[Stored data entries]

----------

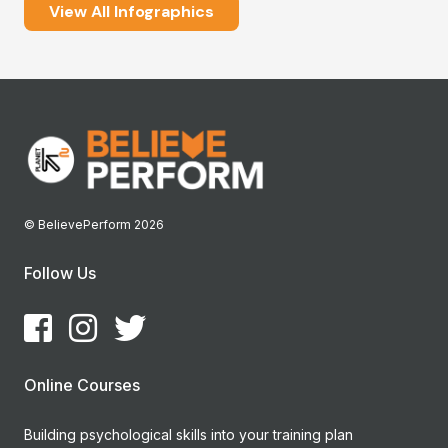
View All Infographics
© BelievePerform 2026
Follow Us
Online Courses
Building psychological skills into your training plan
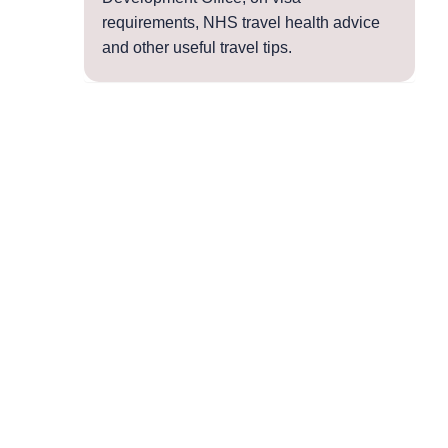
requirements, NHS travel health advice
and other useful travel tips.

----------

▶ **Activity**
Your copy should match every entry above exactly and contain no pictures.

▶ **Solution below**
View All Infographics
© BelievePerform 2026
Follow Us
Online Courses
Building psychological skills into your training plan
requirements, NHS travel health advice
and other useful travel tips.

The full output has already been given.